Course overview
Knowledge of group theory and of linear algebra is important for an understanding of many areas of pure and applied mathematics, including advanced algebra and analysis, number theory, coding theory, cryptography and differential equations. There are also important applications in the physical sciences.
Topics covered are (1) Equivalence relations (2) Groups: subgroups, cyclic groups, cosets, Lagrange's theorem, normal subgroups and factor groups. Examples of finite and infinite groups, including groups of symmetries and permutations, groups of numbers and matrices. Homomorphism and isomorphism of groups. (3) Linear algebra: vector spaces, bases, linear transformations and matrices, subspaces, sums and quotients of spaces, dual spaces, bilinear forms and inner product spaces, and canonical forms.
Course learning outcomes
- Appreciate that common features of certain mathematical objects can be abstracted and studied.
- Understand equivalence relations and partitions.
- Understand the concepts of groups, group homomorphism and isomorphism and related notions.
- Be familiar with common examples of groups of both finite and infinite order.

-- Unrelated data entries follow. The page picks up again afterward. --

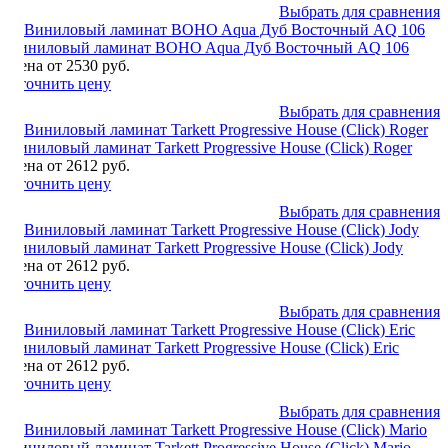
Выбрать для сравнения
Виниловый ламинат BOHO Aqua Дуб Восточный AQ 106
Цена от 2530 руб.
Уточнить цену
Выбрать для сравнения
Виниловый ламинат Tarkett Progressive House (Click) Roger
Цена от 2612 руб.
Уточнить цену
Выбрать для сравнения
Виниловый ламинат Tarkett Progressive House (Click) Jody
Цена от 2612 руб.
Уточнить цену
Выбрать для сравнения
Виниловый ламинат Tarkett Progressive House (Click) Eric
Цена от 2612 руб.
Уточнить цену
Выбрать для сравнения
Виниловый ламинат Tarkett Progressive House (Click) Mario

- Be able to construct and work with related objects: subgroups, cartesian products, quotient groups.
- Understand the concepts of vector space, linear transformation, isomorphism and related notions.
- Be able to construct and work with related objects: subspaces, sums, quotient spaces, dual spaces.
- Understand the notion of bilinear form.
- Understand the significance of Jordan canonical form.
- Be familiar with various methods of proof, including direct proof, constructive proof, proof by contradiction, induction.
- Develop skills in creative and critical thinking, problem solving, logical writing and clear communication of mathematical ideas.